Saved data entries:
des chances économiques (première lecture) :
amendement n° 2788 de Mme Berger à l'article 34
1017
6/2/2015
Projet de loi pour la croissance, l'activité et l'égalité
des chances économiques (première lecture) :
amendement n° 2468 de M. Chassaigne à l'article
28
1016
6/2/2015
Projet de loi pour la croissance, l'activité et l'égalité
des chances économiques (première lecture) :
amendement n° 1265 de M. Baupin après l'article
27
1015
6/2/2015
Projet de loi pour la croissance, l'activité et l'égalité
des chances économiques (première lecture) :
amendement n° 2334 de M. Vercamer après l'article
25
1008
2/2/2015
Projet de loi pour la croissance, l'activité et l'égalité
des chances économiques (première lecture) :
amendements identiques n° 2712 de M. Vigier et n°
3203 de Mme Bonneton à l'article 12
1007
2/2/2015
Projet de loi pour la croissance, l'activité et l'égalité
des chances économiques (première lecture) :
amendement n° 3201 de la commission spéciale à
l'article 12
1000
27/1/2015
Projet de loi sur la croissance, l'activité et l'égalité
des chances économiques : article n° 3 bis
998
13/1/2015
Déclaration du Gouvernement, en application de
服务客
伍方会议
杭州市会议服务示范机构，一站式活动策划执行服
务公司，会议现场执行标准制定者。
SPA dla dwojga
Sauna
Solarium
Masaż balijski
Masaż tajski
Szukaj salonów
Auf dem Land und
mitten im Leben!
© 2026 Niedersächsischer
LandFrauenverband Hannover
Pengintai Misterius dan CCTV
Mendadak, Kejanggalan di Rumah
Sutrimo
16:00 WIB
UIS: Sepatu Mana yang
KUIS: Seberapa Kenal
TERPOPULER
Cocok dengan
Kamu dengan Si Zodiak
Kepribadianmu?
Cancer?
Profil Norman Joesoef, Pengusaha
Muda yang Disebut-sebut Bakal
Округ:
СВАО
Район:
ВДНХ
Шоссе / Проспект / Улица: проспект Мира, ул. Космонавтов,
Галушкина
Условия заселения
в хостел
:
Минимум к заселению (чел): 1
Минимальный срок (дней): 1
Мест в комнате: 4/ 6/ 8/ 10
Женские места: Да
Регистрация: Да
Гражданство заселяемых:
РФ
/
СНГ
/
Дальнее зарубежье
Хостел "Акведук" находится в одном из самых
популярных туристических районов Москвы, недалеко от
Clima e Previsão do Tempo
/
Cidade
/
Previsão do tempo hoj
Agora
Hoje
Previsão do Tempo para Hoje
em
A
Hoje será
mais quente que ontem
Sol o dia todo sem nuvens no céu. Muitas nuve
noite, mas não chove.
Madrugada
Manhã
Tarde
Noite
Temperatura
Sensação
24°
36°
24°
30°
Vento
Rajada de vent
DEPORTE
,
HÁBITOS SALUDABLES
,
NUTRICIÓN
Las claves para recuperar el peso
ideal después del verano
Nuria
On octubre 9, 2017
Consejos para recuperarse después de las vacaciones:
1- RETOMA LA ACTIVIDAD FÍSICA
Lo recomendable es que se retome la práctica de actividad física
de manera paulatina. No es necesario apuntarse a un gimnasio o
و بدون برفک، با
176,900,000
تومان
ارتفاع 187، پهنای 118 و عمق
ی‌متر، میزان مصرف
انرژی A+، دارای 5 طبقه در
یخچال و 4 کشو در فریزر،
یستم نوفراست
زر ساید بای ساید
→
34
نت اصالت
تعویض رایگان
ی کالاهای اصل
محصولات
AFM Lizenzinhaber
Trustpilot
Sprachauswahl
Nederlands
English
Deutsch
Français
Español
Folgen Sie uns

WHAT IS REQUIRED:
Give the data again, exactly as it stands.

SOLUTION FOR THIS EXERCISE:
des chances économiques (première lecture) :
amendement n° 2788 de Mme Berger à l'article 34
1017
6/2/2015
Projet de loi pour la croissance, l'activité et l'égalité
des chances économiques (première lecture) :
amendement n° 2468 de M. Chassaigne à l'article
28
1016
6/2/2015
Projet de loi pour la croissance, l'activité et l'égalité
des chances économiques (première lecture) :
amendement n° 1265 de M. Baupin après l'article
27
1015
6/2/2015
Projet de loi pour la croissance, l'activité et l'égalité
des chances économiques (première lecture) :
amendement n° 2334 de M. Vercamer après l'article
25
1008
2/2/2015
Projet de loi pour la croissance, l'activité et l'égalité
des chances économiques (première lecture) :
amendements identiques n° 2712 de M. Vigier et n°
3203 de Mme Bonneton à l'article 12
1007
2/2/2015
Projet de loi pour la croissance, l'activité et l'égalité
des chances économiques (première lecture) :
amendement n° 3201 de la commission spéciale à
l'article 12
1000
27/1/2015
Projet de loi sur la croissance, l'activité et l'égalité
des chances économiques : article n° 3 bis
998
13/1/2015
Déclaration du Gouvernement, en application de
服务客
伍方会议
杭州市会议服务示范机构，一站式活动策划执行服
务公司，会议现场执行标准制定者。
SPA dla dwojga
Sauna
Solarium
Masaż balijski
Masaż tajski
Szukaj salonów
Auf dem Land und
mitten im Leben!
© 2026 Niedersächsischer
LandFrauenverband Hannover
Pengintai Misterius dan CCTV
Mendadak, Kejanggalan di Rumah
Sutrimo
16:00 WIB
UIS: Sepatu Mana yang
KUIS: Seberapa Kenal
TERPOPULER
Cocok dengan
Kamu dengan Si Zodiak
Kepribadianmu?
Cancer?
Profil Norman Joesoef, Pengusaha
Muda yang Disebut-sebut Bakal
Округ:
СВАО
Район:
ВДНХ
Шоссе / Проспект / Улица: проспект Мира, ул. Космонавтов,
Галушкина
Условия заселения
в хостел
:
Минимум к заселению (чел): 1
Минимальный срок (дней): 1
Мест в комнате: 4/ 6/ 8/ 10
Женские места: Да
Регистрация: Да
Гражданство заселяемых:
РФ
/
СНГ
/
Дальнее зарубежье
Хостел "Акведук" находится в одном из самых
популярных туристических районов Москвы, недалеко от
Clima e Previsão do Tempo
/
Cidade
/
Previsão do tempo hoj
Agora
Hoje
Previsão do Tempo para Hoje
em
A
Hoje será
mais quente que ontem
Sol o dia todo sem nuvens no céu. Muitas nuve
noite, mas não chove.
Madrugada
Manhã
Tarde
Noite
Temperatura
Sensação
24°
36°
24°
30°
Vento
Rajada de vent
DEPORTE
,
HÁBITOS SALUDABLES
,
NUTRICIÓN
Las claves para recuperar el peso
ideal después del verano
Nuria
On octubre 9, 2017
Consejos para recuperarse después de las vacaciones:
1- RETOMA LA ACTIVIDAD FÍSICA
Lo recomendable es que se retome la práctica de actividad física
de manera paulatina. No es necesario apuntarse a un gimnasio o
و بدون برفک، با
176,900,000
تومان
ارتفاع 187، پهنای 118 و عمق
ی‌متر، میزان مصرف
انرژی A+، دارای 5 طبقه در
یخچال و 4 کشو در فریزر،
یستم نوفراست
زر ساید بای ساید
→
34
نت اصالت
تعویض رایگان
ی کالاهای اصل
محصولات
AFM Lizenzinhaber
Trustpilot
Sprachauswahl
Nederlands
English
Deutsch
Français
Español
Folgen Sie uns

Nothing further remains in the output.